Extracted page text data:

=======

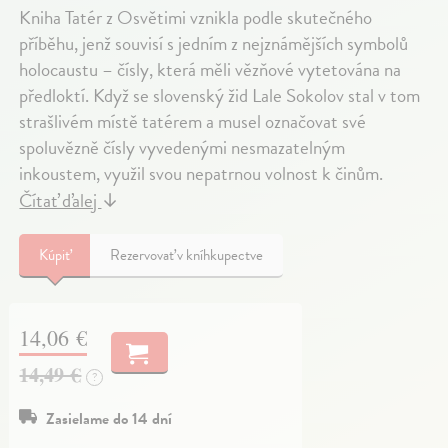
Kniha Tatér z Osvětimi vznikla podle skutečného
příběhu, jenž souvisí s jedním z nejznámějších symbolů
holocaustu – čísly, která měli vězňové vytetována na
předloktí. Když se slovenský žid Lale Sokolov stal v tom
strašlivém místě tatérem a musel označovat své
spoluvězně čísly vyvedenými nesmazatelným
inkoustem, využil svou nepatrnou volnost k činům.
Čítať ďalej
↓
Kúpiť
Rezervovať v kníhkupectve
14,06 €
14,49 €
?
Zasielame do 14 dní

=======

YOUR TASK: You need to restate all of the entries above exactly and leave the pictures behind.

RESPONSE TO THE EXERCISE:
Kniha Tatér z Osvětimi vznikla podle skutečného
příběhu, jenž souvisí s jedním z nejznámějších symbolů
holocaustu – čísly, která měli vězňové vytetována na
předloktí. Když se slovenský žid Lale Sokolov stal v tom
strašlivém místě tatérem a musel označovat své
spoluvězně čísly vyvedenými nesmazatelným
inkoustem, využil svou nepatrnou volnost k činům.
Čítať ďalej
↓
Kúpiť
Rezervovať v kníhkupectve
14,06 €
14,49 €
?
Zasielame do 14 dní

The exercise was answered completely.